## Assignment
Copy the complete listing word for word, but do not carry over any images.

____ Data records

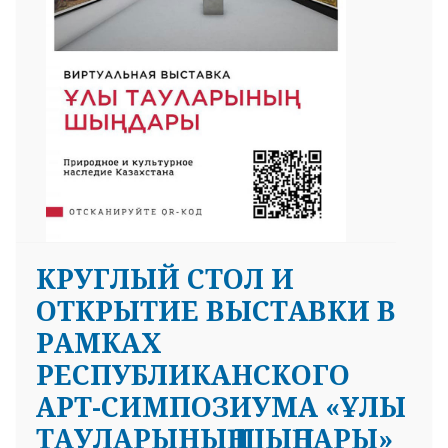
КРУГЛЫЙ СТОЛ И
ОТКРЫТИЕ ВЫСТАВКИ В
РАМКАХ
РЕСПУБЛИКАНСКОГО
АРТ-СИМПОЗИУМА «ҰЛЫ
ТАУЛАРЫНЫҢ ШЫҢДАРЫ»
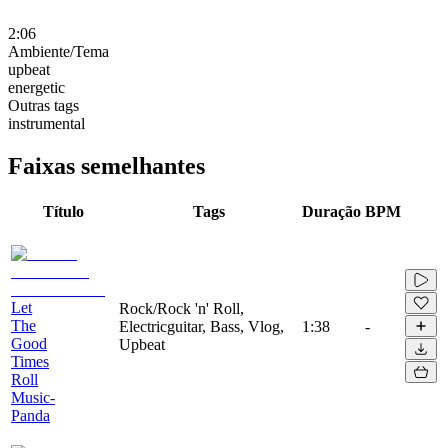
2:06
Ambiente/Tema
upbeat
energetic
Outras tags
instrumental
Faixas semelhantes
Título
Tags
Duração
BPM
Let
Rock/Rock 'n' Roll,
The
Electricguitar, Bass, Vlog,
1:38
-
Good
Upbeat
Times
Roll
Music-
Panda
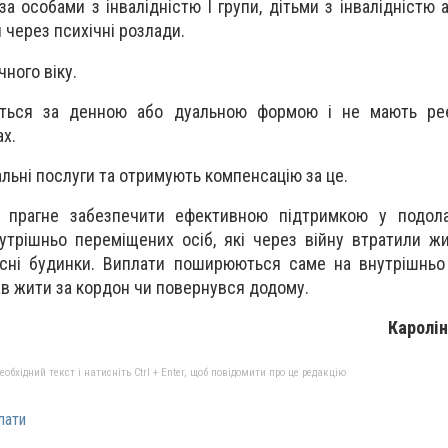
за особами з інвалідністю I групи, дітьми з інвалідністю
пи через психічні розлади.
чного віку.
ться за денною або дуальною формою і не мають реєс
х.
альні послуги та отримують компенсацію за це.
 прагне забезпечити ефективною підтримкою у подолан
утрішньо переміщених осіб, які через війну втратили ж
сні будинки. Виплати поширюються саме на внутрішньо
їхав жити за кордон чи повернувся додому.
Каролі
бхідний текст і натисніть Ctrl + Enter, щоб повідомити про це редакцію
лати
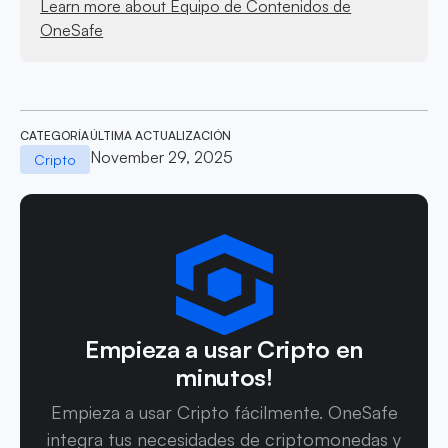
Learn more about Equipo de Contenidos de
OneSafe
CATEGORÍA
ÚLTIMA ACTUALIZACIÓN
November 29, 2025
Cripto
Empieza a usar Cripto en
minutos!
Empieza a usar Cripto fácilmente. OneSafe
integra tus necesidades de criptomonedas y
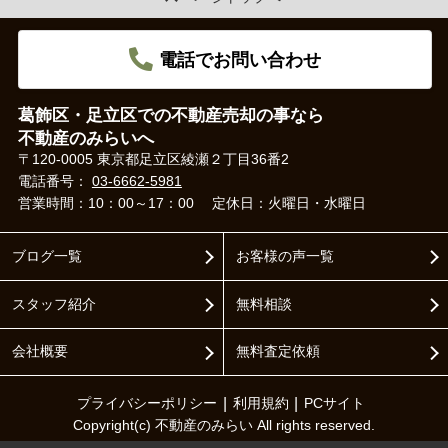
電話でお問い合わせ
葛飾区・足立区での不動産売却の事なら
不動産のみらいへ
〒120-0005 東京都足立区綾瀬２丁目36番2
電話番号：
03-6662-5981
営業時間：10：00～17：00
定休日：火曜日・水曜日
ブログ一覧
お客様の声一覧
スタッフ紹介
無料相談
会社概要
無料査定依頼
プライバシーポリシー
利用規約
PCサイト
Copyright(c) 不動産のみらい All rights reserved.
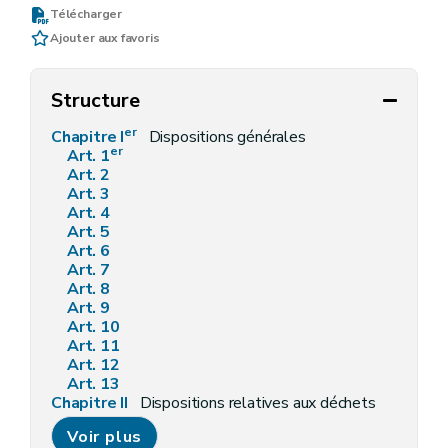
Télécharger
Ajouter aux favoris
Structure
er
Chapitre I
Dispositions générales
er
Art. 1
Art. 2
Art. 3
Art. 4
Art. 5
Art. 6
Art. 7
Art. 8
Art. 9
Art. 10
Art. 11
Art. 12
Art. 13
Chapitre II
Dispositions relatives aux déchets
Art. 14
Voir plus
Art. 15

________

## Answer area
КРУГЛЫЙ СТОЛ И
ОТКРЫТИЕ ВЫСТАВКИ В
РАМКАХ
РЕСПУБЛИКАНСКОГО
АРТ-СИМПОЗИУМА «ҰЛЫ
ТАУЛАРЫНЫҢ ШЫҢДАРЫ»
2:06
Ambiente/Tema
upbeat
energetic
Outras tags
instrumental
Faixas semelhantes
Título
Tags
Duração
BPM
Let
Rock/Rock 'n' Roll,
The
Electricguitar, Bass, Vlog,
1:38
-
Good
Upbeat
Times
Roll
Music-
Panda
за особами з інвалідністю I групи, дітьми з інвалідністю
пи через психічні розлади.
чного віку.
ться за денною або дуальною формою і не мають реєс
х.
альні послуги та отримують компенсацію за це.
 прагне забезпечити ефективною підтримкою у подолан
утрішньо переміщених осіб, які через війну втратили ж
сні будинки. Виплати поширюються саме на внутрішньо
їхав жити за кордон чи повернувся додому.
Каролі
бхідний текст і натисніть Ctrl + Enter, щоб повідомити про це редакцію
лати
Learn more about Equipo de Contenidos de
OneSafe
CATEGORÍA
ÚLTIMA ACTUALIZACIÓN
November 29, 2025
Cripto
Empieza a usar Cripto en
minutos!
Empieza a usar Cripto fácilmente. OneSafe
integra tus necesidades de criptomonedas y
電話でお問い合わせ
葛飾区・足立区での不動産売却の事なら
不動産のみらいへ
〒120-0005 東京都足立区綾瀬２丁目36番2
電話番号：
03-6662-5981
営業時間：10：00～17：00
定休日：火曜日・水曜日
ブログ一覧
お客様の声一覧
スタッフ紹介
無料相談
会社概要
無料査定依頼
プライバシーポリシー
利用規約
PCサイト
Copyright(c) 不動産のみらい All rights reserved.
Télécharger
Ajouter aux favoris
Structure
er
Chapitre I
Dispositions générales
er
Art. 1
Art. 2
Art. 3
Art. 4
Art. 5
Art. 6
Art. 7
Art. 8
Art. 9
Art. 10
Art. 11
Art. 12
Art. 13
Chapitre II
Dispositions relatives aux déchets
Art. 14
Voir plus
Art. 15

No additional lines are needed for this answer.